_Given data_
────────
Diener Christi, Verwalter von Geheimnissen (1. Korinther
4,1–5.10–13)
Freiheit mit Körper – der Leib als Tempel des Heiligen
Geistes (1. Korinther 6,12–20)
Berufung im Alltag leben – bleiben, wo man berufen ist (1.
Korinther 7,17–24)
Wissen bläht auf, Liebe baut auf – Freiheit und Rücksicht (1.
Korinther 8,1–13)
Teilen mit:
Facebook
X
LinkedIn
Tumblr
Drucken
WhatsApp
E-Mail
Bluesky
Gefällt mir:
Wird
────────
Please transcribe the listing in full. Keep each line exact.

Diener Christi, Verwalter von Geheimnissen (1. Korinther
4,1–5.10–13)
Freiheit mit Körper – der Leib als Tempel des Heiligen
Geistes (1. Korinther 6,12–20)
Berufung im Alltag leben – bleiben, wo man berufen ist (1.
Korinther 7,17–24)
Wissen bläht auf, Liebe baut auf – Freiheit und Rücksicht (1.
Korinther 8,1–13)
Teilen mit:
Facebook
X
LinkedIn
Tumblr
Drucken
WhatsApp
E-Mail
Bluesky
Gefällt mir:
Wird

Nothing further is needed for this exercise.